*** Provided records Section Begins ***

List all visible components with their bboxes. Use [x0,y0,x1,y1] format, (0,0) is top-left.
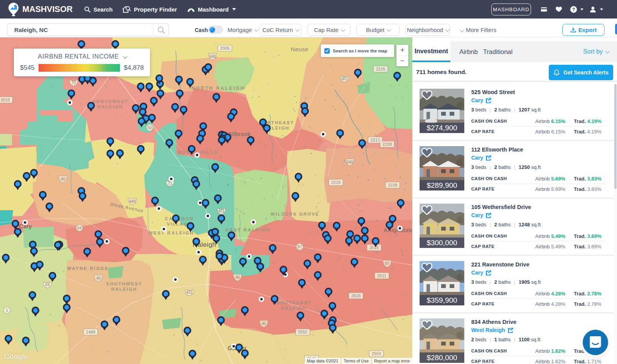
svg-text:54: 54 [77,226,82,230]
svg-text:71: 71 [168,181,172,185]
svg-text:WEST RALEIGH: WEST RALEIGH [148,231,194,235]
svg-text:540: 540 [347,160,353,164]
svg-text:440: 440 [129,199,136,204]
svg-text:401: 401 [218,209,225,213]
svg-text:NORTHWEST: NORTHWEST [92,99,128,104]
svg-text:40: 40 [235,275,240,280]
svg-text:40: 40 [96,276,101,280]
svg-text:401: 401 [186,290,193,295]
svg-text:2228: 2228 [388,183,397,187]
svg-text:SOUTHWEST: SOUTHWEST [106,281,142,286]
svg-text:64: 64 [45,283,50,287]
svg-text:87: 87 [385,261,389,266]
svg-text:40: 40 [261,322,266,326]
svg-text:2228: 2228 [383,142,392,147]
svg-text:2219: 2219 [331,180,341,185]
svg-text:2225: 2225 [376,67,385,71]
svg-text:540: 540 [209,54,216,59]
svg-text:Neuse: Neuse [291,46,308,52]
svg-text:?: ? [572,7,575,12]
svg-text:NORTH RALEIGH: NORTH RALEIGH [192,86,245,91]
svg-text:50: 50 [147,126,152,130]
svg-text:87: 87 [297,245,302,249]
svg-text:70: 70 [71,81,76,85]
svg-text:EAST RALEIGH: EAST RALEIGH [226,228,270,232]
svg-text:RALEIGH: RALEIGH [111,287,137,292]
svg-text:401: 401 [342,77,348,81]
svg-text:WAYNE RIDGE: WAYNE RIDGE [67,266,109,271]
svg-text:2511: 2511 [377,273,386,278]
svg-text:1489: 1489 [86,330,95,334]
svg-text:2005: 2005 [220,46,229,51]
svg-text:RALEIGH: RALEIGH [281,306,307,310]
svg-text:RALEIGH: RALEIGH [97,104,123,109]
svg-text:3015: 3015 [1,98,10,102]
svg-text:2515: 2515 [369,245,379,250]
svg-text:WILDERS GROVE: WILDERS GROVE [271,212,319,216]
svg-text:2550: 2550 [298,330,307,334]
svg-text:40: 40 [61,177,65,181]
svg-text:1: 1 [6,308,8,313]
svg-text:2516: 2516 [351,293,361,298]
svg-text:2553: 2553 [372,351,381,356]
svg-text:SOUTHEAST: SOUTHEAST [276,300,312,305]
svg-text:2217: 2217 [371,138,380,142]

*** Provided records Section Ends ***

» **Task**:
Copy from the entries above each line in which the string "RALEIGH" can be found.

» **Answer to this exercise**:
svg-text:WEST RALEIGH: WEST RALEIGH [148,231,194,235]
svg-text:NORTH RALEIGH: NORTH RALEIGH [192,86,245,91]
svg-text:EAST RALEIGH: EAST RALEIGH [226,228,270,232]
svg-text:RALEIGH: RALEIGH [111,287,137,292]
svg-text:RALEIGH: RALEIGH [281,306,307,310]
svg-text:RALEIGH: RALEIGH [97,104,123,109]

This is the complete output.